## DATA FOR PROCESSING
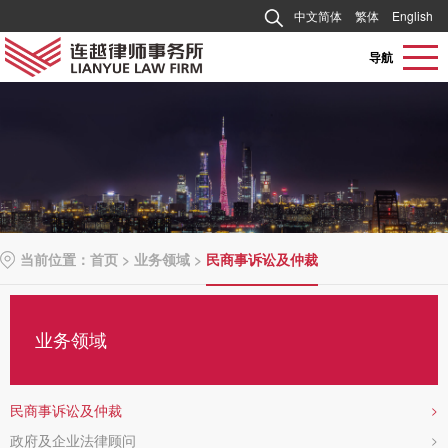
中文简体
繁体
English
导航
当前位置：
首页
>
业务领域
>
民商事诉讼及仲裁
业务领域
民商事诉讼及仲裁
>
政府及企业法律顾问
>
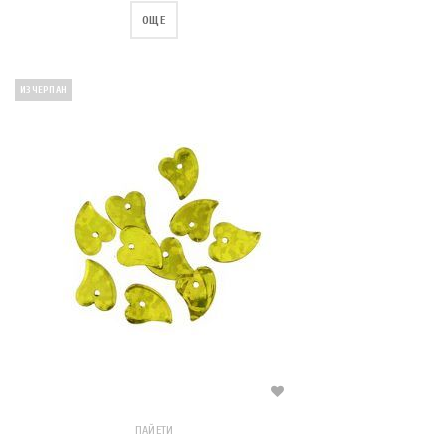
ОЩЕ
ИЗЧЕРПАН
ПАЙЕТИ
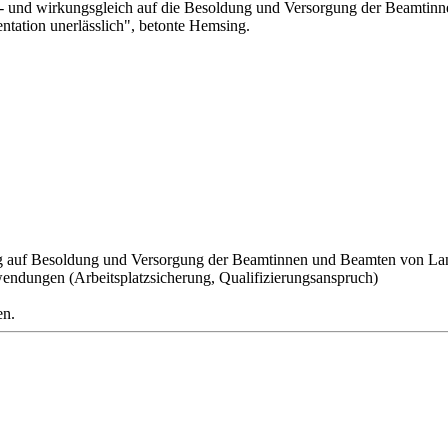
eit- und wirkungsgleich auf die Besoldung und Versorgung der Beamt
ntation unerlässlich", betonte Hemsing.
agung auf Besoldung und Versorgung der Beamtinnen und Beamten von
endungen (Arbeitsplatzsicherung, Qualifizierungsanspruch)
en.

## GOAL OF THE EXERCISE
Gather and copy every line of the data in which the string "Versorgung" is found.

## YOUR SOLUTION
eit- und wirkungsgleich auf die Besoldung und Versorgung der Beamt
agung auf Besoldung und Versorgung der Beamtinnen und Beamten von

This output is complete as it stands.